WASHINGTON: The US economy grew at an annual rate of 2.8 percent in the third quarter, the government said Thursday, but lackluster consumer spending pointed to a weak finish to 2013.
The world's largest economy accelerated from a 2.5 percent pace in the second quarter, surprising analysts who had expected the Commerce Department's first read on third-quarter gross domestic product would show only a 1.9 percent expansion.
It was the strongest pace of GDP growth in a year. But analysts forecast a weaker fourth quarter, after a Washington budget battle forced a 16-day government shutdown in October that shaved an estimated $24 billion from the economy.
"Unfortunately the details of this report are more likely to send chills up your spine than to warm your heart," said Robert Brusca, chief economist at FAO Economics.
It was the department's first estimate of GDP growth for the third quarter; the number could change significantly in its two subsequent estimates.
The July-September pick-up was mainly due to a sharper decline in imports from the second quarter and accelerating rises in private inventory investment and state and local government spending.
A significant amount of the increase was due to private inventory investment, which added 0.83 percentage point to the GDP change, about double its contribution in the prior quarter.
Federal government spending, hit by "sequester" budget cuts that began in March, fell 1.7 percent following a fall of 1.6 percent in the second quarter.
Inflation heated up, led by price jumps in energy goods and services, but remained well below the two percent target of the Federal Reserve for price stability.
The price index rose 1.8 percent in the third quarter, following a 0.2 percent rise in the second. Excluding food and energy prices, it was up 1.5 percent, compared with a 0.8 percent rise in the prior quarter.
Consumer spending slows
Significantly, growth in consumer spending, which accounts for roughly two-thirds of US activity, slowed to 1.5 percent from 1.8 percent in the second quarter.
"The all-important service sector, the sector that dominates job growth, saw sales rise by 0.1 percent at a seasonally adjusted annual rate.

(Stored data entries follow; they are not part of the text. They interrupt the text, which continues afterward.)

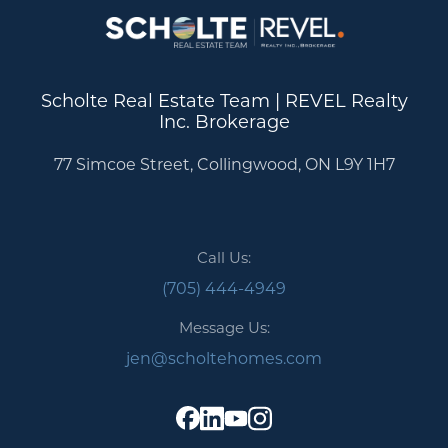
Scholte Real Estate Team | REVEL Realty
Inc. Brokerage
77 Simcoe Street, Collingwood, ON L9Y 1H7
Call Us:
(705) 444-4949
Message Us:
jen@scholtehomes.com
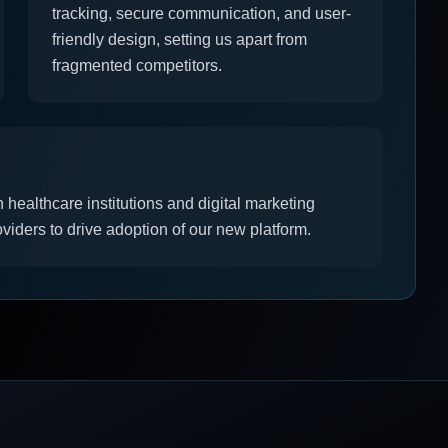
tracking, secure communication, and user-
friendly design, setting us apart from
fragmented competitors.
 healthcare institutions and digital marketing
iders to drive adoption of our new platform.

This is a pathetically weak showing," Brusca said.
"You need to go back 17 quarters to find a weaker quarterly growth rate for consumer services spending."
Personal income growth slowed to 3.8 percent, from 4.1 percent in the second quarter, while the increase in real disposable income -- adjusted for taxes and inflation -- also fell under pressure from rising consumer prices.
"The US economy had somewhat more pep in the previous quarter than expected amid solid gains in construction," said Sal Guatieri of BMO Capital Markets.
However, he added, weakness in consumer spending and business investment, alongside the large gains in inventories and the government shutdown, "will weigh on growth in the current quarter."
Scott Hoyt of Moody's Analytics warned about headwinds from Congress's decision to use stop-gap budget and debt ceiling measures to reopen the federal government and avoid a debt default.
"Lawmakers' agreement to extend funding for the government and suspend the debt limit into early next year forestalled worse economic damage for now, but as long as lawmakers stay deadlocked over the direction of the federal budget, the economic recovery will not gain momentum," he said.
The White House leaped on the upbeat GDP number. It is "an indication that the recovery was continuing to gain traction in the months before the government shutdown," said Jason Furman, chairman of the Council of Economic Advisers.
"We now have an opportunity to build on this progress by increasing certainty for businesses and investing in jobs and growth, while avoiding the types of self-inflicted wounds that restrained the economy in the early part of the fourth quarter," Furman said.
The White House meanwhile issued a report outlining the impacts and the costs of the October 1-16 government shutdown.
The total cost of pay plus benefits for furloughed federal workers -- at the peak 850,000 of them -- was estimated at $2.5 billion, according to the Office of Management and Budget report.
OMB Director Sylvia Mathews Burwell noted, in a conference call, that the amount was "a conservative number" that did not cover the costs of preparing the shutdown, actually shutting down and reopening the government.